* **PROBLEM DESCRIPTION**: Check each line of the entries below for the word "before", then report how many have it, with no other words.
== INFORMATION SHOWN
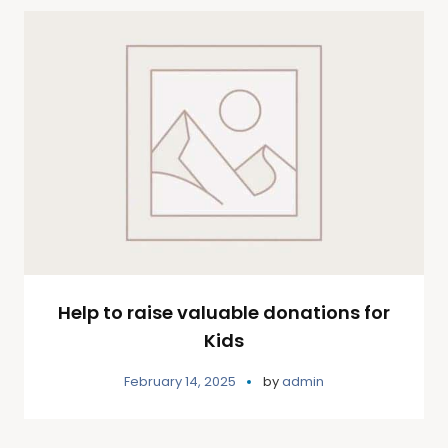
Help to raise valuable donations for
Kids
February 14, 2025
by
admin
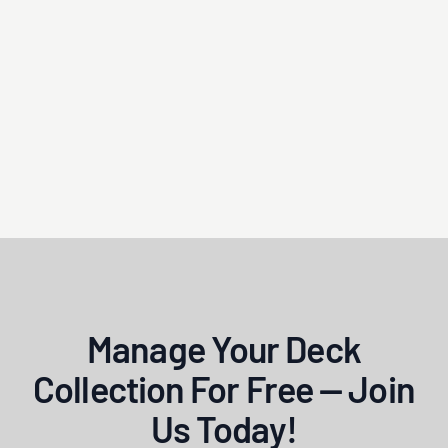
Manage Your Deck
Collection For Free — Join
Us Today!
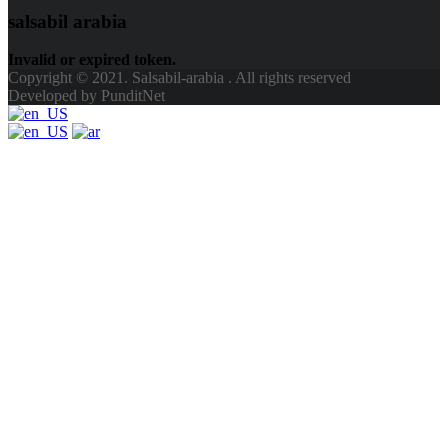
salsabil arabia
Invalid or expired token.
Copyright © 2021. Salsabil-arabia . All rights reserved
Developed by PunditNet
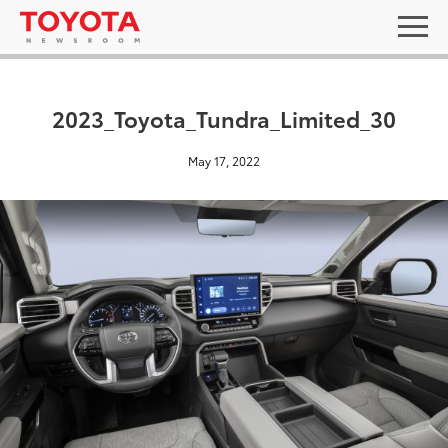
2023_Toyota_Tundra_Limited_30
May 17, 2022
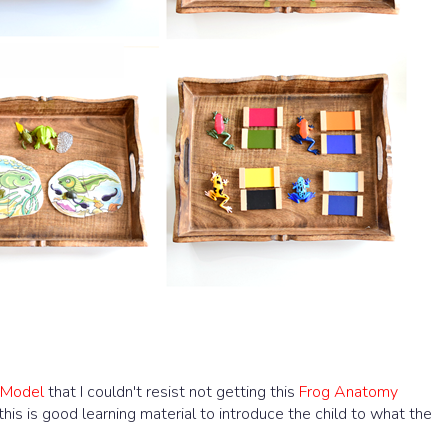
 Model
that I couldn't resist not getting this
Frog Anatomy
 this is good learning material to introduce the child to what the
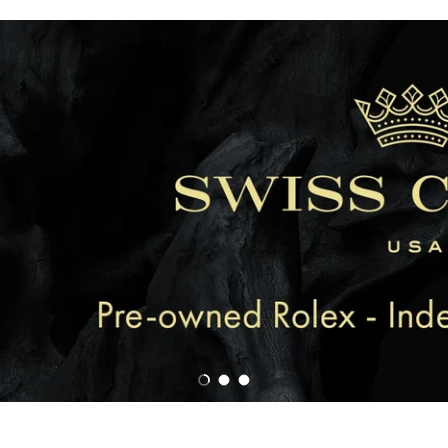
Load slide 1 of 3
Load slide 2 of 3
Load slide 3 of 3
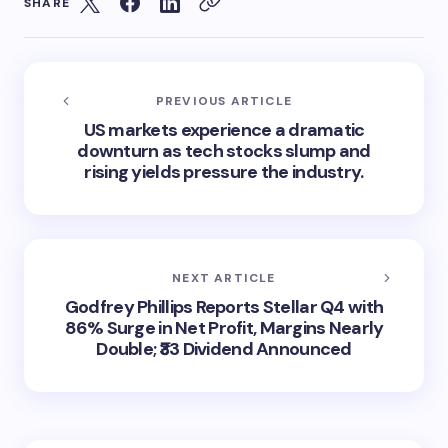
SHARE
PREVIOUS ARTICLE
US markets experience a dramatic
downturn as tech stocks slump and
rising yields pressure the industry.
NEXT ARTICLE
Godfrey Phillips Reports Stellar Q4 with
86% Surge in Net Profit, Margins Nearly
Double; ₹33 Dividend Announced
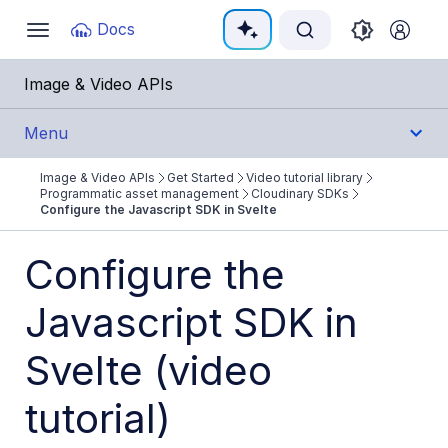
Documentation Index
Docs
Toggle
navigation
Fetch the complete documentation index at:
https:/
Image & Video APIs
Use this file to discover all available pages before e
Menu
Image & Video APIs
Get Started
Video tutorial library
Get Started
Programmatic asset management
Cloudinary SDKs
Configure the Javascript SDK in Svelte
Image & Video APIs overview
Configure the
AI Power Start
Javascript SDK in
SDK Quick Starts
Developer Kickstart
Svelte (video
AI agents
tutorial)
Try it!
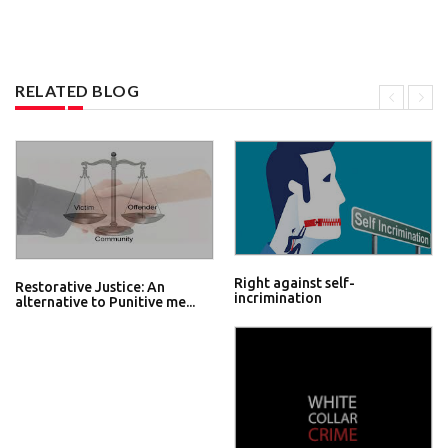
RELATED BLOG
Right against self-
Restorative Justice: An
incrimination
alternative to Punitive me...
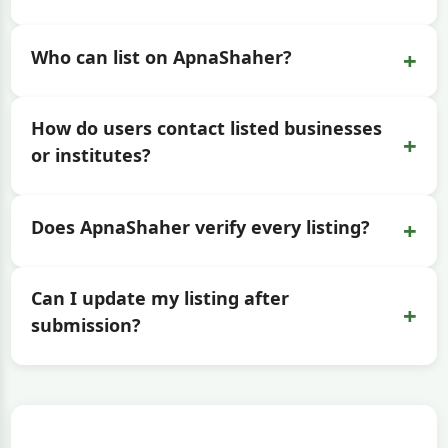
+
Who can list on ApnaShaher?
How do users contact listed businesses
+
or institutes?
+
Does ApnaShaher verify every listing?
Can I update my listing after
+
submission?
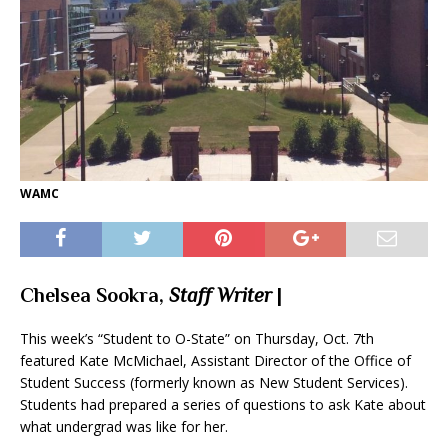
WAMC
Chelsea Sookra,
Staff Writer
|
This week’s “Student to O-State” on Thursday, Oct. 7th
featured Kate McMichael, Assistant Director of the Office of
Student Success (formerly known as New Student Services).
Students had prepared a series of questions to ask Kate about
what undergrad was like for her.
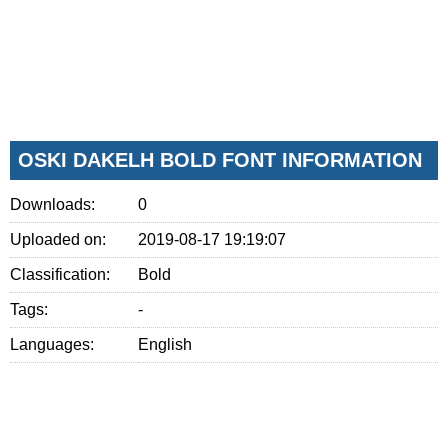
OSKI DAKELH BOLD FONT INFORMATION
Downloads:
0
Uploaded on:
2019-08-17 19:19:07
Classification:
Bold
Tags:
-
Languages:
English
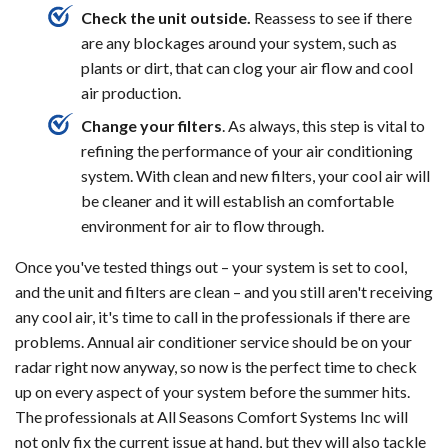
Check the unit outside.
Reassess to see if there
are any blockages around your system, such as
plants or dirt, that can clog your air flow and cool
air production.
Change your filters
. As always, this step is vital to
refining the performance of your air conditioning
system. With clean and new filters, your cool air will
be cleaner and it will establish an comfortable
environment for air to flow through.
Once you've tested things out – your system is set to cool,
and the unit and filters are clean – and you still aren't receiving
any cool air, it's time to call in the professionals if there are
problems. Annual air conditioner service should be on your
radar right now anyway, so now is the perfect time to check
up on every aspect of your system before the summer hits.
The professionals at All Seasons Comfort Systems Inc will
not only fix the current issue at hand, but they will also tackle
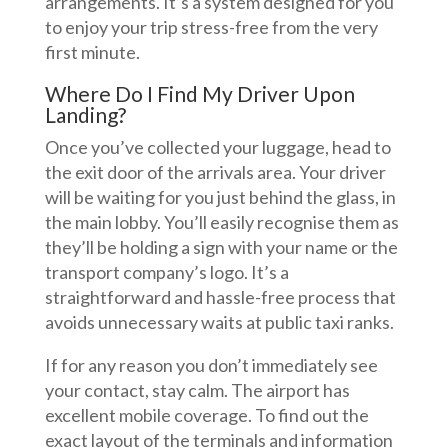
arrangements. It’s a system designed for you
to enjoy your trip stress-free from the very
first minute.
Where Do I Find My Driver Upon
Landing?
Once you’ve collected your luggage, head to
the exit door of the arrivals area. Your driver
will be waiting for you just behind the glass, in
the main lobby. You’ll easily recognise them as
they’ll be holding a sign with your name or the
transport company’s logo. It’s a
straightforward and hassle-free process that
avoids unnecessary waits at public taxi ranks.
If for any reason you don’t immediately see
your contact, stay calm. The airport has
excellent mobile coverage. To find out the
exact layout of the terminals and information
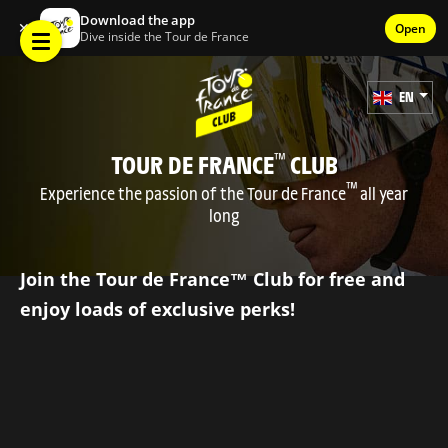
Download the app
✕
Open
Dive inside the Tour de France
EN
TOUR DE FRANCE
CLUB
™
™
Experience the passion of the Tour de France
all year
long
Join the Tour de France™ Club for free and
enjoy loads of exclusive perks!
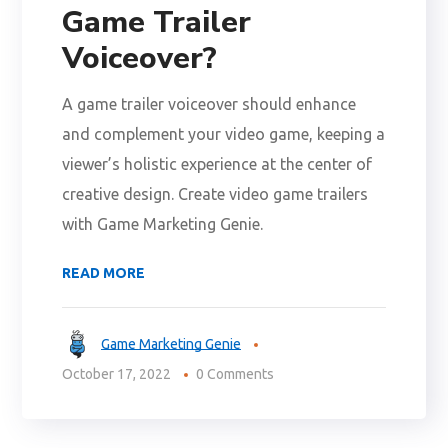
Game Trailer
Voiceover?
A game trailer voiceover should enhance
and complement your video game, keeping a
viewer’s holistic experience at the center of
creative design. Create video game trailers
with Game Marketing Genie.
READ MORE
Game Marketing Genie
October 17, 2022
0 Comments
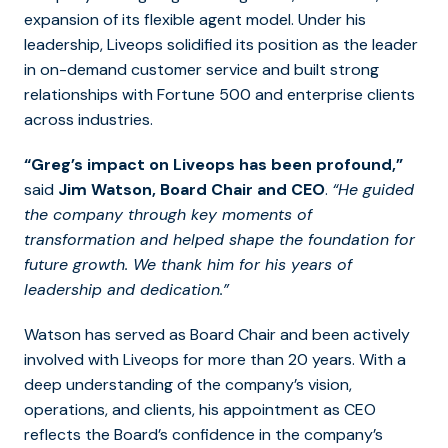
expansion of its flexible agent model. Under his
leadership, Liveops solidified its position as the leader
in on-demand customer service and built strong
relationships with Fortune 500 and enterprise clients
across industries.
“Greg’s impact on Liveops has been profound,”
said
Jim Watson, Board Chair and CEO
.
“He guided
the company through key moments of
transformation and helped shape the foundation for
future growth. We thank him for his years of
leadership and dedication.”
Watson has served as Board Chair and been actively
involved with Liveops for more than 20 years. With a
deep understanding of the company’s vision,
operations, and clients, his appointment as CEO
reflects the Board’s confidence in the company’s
====
* **OUTPUT OF THE TASK**: 2